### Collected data
= Beginning of Section =
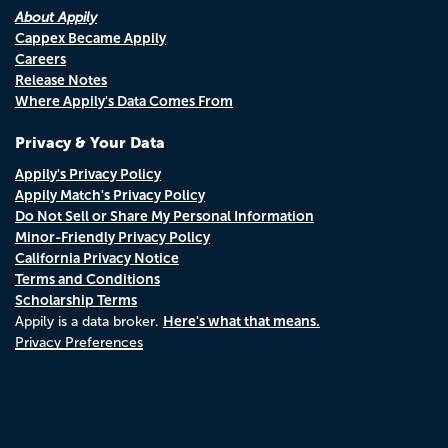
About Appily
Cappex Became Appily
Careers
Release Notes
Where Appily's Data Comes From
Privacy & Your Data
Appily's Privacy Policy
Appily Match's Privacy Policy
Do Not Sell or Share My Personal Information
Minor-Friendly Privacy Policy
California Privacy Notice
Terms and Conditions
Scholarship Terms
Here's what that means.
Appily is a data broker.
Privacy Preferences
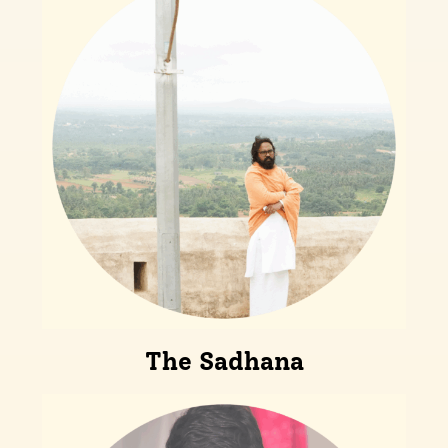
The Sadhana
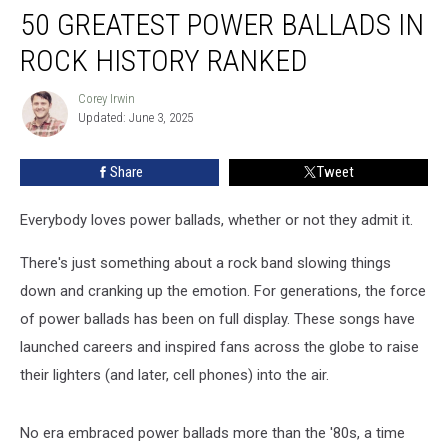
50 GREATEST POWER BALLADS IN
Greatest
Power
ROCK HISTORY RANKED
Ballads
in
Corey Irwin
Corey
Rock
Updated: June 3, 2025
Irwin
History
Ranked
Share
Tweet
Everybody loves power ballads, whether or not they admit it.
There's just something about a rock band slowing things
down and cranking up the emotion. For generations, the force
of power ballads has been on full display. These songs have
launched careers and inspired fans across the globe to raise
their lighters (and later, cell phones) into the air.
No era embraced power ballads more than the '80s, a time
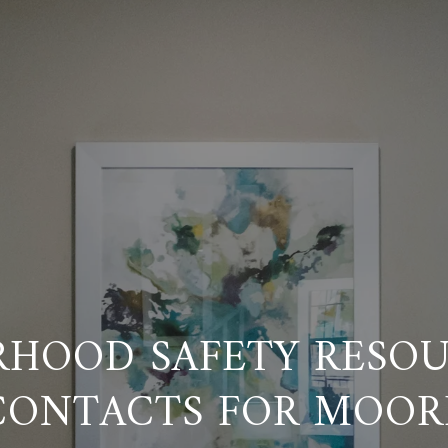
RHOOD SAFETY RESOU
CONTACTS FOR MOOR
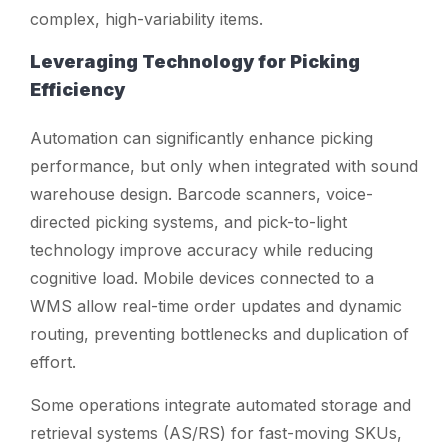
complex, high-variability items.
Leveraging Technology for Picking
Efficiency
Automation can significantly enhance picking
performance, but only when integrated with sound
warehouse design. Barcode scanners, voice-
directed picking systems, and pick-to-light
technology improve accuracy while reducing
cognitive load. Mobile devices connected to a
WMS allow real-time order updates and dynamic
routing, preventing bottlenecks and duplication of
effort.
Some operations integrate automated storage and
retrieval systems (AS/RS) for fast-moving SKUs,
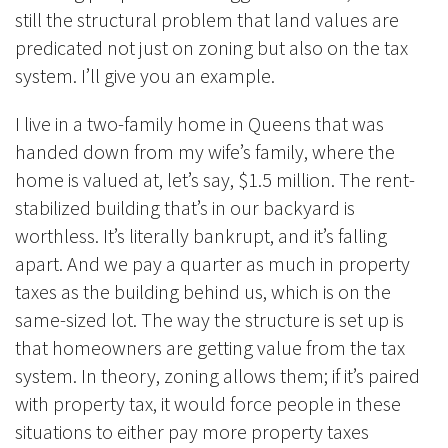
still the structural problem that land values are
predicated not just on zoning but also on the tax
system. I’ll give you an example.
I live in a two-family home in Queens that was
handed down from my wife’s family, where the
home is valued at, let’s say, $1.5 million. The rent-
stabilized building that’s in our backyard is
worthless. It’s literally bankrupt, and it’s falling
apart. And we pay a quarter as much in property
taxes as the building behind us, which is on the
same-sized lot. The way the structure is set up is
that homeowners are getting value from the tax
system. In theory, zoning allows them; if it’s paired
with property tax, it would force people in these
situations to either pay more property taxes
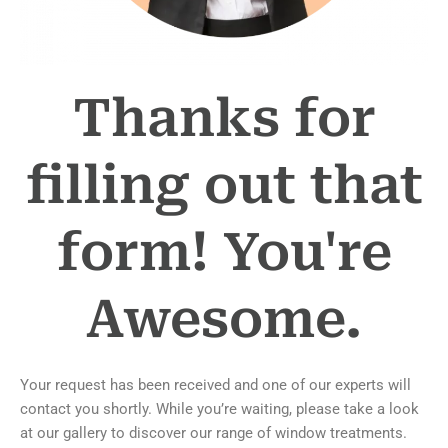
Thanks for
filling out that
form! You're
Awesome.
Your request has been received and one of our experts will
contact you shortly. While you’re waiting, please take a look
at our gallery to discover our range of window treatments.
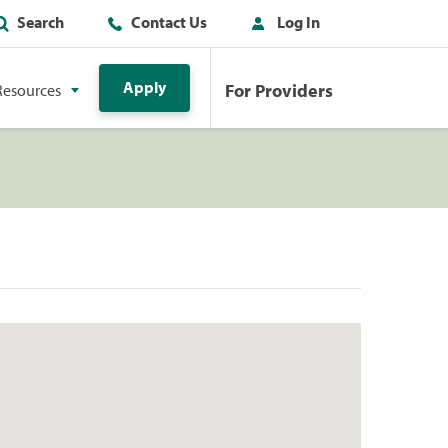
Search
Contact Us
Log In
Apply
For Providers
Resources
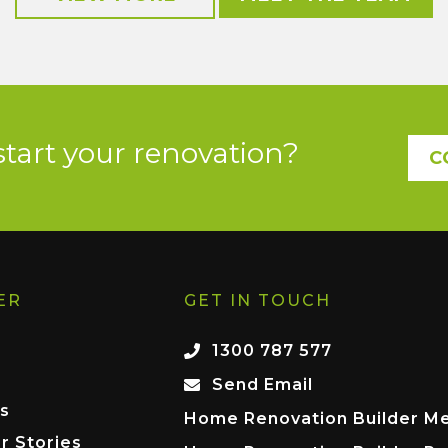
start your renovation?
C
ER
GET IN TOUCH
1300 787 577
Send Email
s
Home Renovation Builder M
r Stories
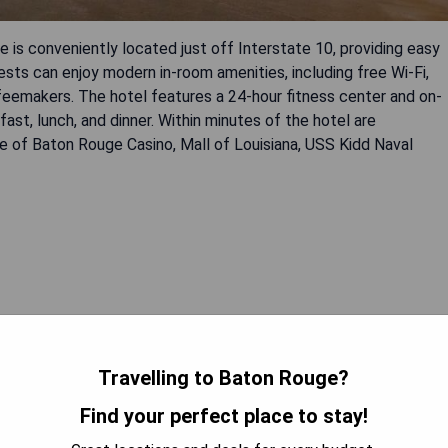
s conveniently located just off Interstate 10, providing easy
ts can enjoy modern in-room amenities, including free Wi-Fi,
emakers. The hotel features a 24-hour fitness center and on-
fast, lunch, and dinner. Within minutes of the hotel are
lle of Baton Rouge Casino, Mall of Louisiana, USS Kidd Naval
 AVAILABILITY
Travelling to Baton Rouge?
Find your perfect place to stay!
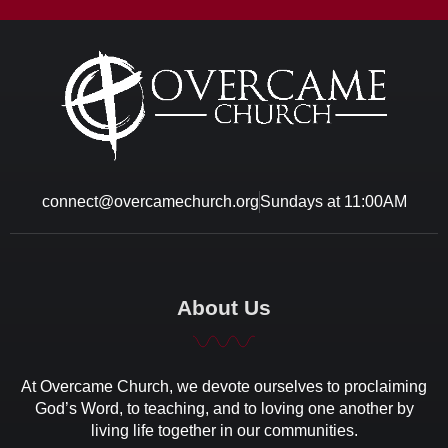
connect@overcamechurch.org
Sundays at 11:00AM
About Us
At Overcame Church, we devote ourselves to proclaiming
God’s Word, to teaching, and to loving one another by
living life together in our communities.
= End of Section =
The records above must be echoed exactly, minus their pictures.

### TASK RESULT
About Appily
Cappex Became Appily
Careers
Release Notes
Where Appily's Data Comes From
Privacy & Your Data
Appily's Privacy Policy
Appily Match's Privacy Policy
Do Not Sell or Share My Personal Information
Minor-Friendly Privacy Policy
California Privacy Notice
Terms and Conditions
Scholarship Terms
Here's what that means.
Appily is a data broker.
Privacy Preferences
The Sadhana
50 GREATEST POWER BALLADS IN
Greatest
Power
ROCK HISTORY RANKED
Ballads
in
Corey Irwin
Corey
Rock
Updated: June 3, 2025
Irwin
History
Ranked
Share
Tweet
Everybody loves power ballads, whether or not they admit it.
There's just something about a rock band slowing things
down and cranking up the emotion. For generations, the force
of power ballads has been on full display. These songs have
launched careers and inspired fans across the globe to raise
their lighters (and later, cell phones) into the air.
No era embraced power ballads more than the '80s, a time
RHOOD SAFETY RESOU
CONTACTS FOR MOOR
complex, high-variability items.
Leveraging Technology for Picking
Efficiency
Automation can significantly enhance picking
performance, but only when integrated with sound
warehouse design. Barcode scanners, voice-
directed picking systems, and pick-to-light
technology improve accuracy while reducing
cognitive load. Mobile devices connected to a
WMS allow real-time order updates and dynamic
routing, preventing bottlenecks and duplication of
effort.
Some operations integrate automated storage and
retrieval systems (AS/RS) for fast-moving SKUs,
still the structural problem that land values are
predicated not just on zoning but also on the tax
system. I’ll give you an example.
I live in a two-family home in Queens that was
handed down from my wife’s family, where the
home is valued at, let’s say, $1.5 million. The rent-
stabilized building that’s in our backyard is
worthless. It’s literally bankrupt, and it’s falling
apart. And we pay a quarter as much in property
taxes as the building behind us, which is on the
same-sized lot. The way the structure is set up is
that homeowners are getting value from the tax
system. In theory, zoning allows them; if it’s paired
with property tax, it would force people in these
situations to either pay more property taxes
Thanks for
filling out that
form! You're
Awesome.
Your request has been received and one of our experts will
contact you shortly. While you’re waiting, please take a look
at our gallery to discover our range of window treatments.
Search
Contact Us
Log In
Apply
For Providers
Resources
start your renovation?
C
ER
GET IN TOUCH
1300 787 577
Send Email
s
Home Renovation Builder M
r Stories
s conveniently located just off Interstate 10, providing easy
ts can enjoy modern in-room amenities, including free Wi-Fi,
emakers. The hotel features a 24-hour fitness center and on-
fast, lunch, and dinner. Within minutes of the hotel are
lle of Baton Rouge Casino, Mall of Louisiana, USS Kidd Naval
 AVAILABILITY
Travelling to Baton Rouge?
Find your perfect place to stay!
connect@overcamechurch.org
Sundays at 11:00AM
About Us
At Overcame Church, we devote ourselves to proclaiming
God’s Word, to teaching, and to loving one another by
living life together in our communities.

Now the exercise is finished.